**SUPPLIED DATA**

+---+

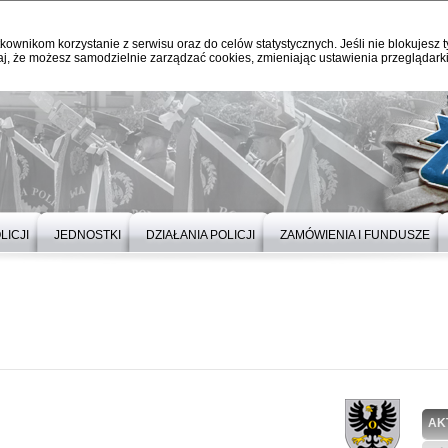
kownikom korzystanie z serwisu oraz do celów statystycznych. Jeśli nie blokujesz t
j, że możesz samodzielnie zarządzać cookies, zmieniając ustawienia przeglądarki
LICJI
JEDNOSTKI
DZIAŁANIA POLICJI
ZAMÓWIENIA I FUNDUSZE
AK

+---+

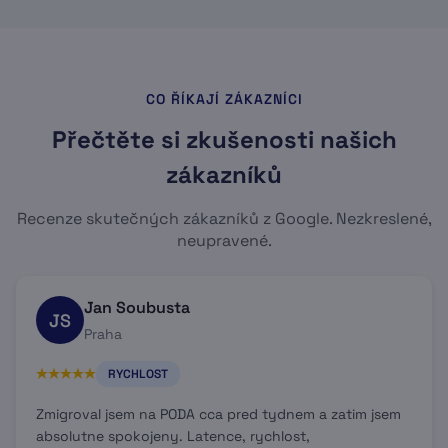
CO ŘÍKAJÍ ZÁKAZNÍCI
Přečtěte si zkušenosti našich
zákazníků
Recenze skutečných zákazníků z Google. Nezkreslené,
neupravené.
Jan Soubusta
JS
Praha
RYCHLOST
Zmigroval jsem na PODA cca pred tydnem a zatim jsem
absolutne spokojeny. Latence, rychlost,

+---+

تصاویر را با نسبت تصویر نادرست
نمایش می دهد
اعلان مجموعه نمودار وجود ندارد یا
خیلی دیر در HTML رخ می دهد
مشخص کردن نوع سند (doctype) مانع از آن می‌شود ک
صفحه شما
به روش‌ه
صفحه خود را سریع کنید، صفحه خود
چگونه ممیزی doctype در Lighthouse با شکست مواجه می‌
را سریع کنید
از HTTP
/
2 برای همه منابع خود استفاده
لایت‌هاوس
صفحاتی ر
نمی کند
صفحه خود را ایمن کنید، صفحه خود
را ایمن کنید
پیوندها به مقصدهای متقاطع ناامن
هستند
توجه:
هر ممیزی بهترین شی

+---+

**WHAT YOU SHOULD DO**
Find how many lines in the listing hold "کنید", and reply with that number only.

**ANSWER SPACE**
4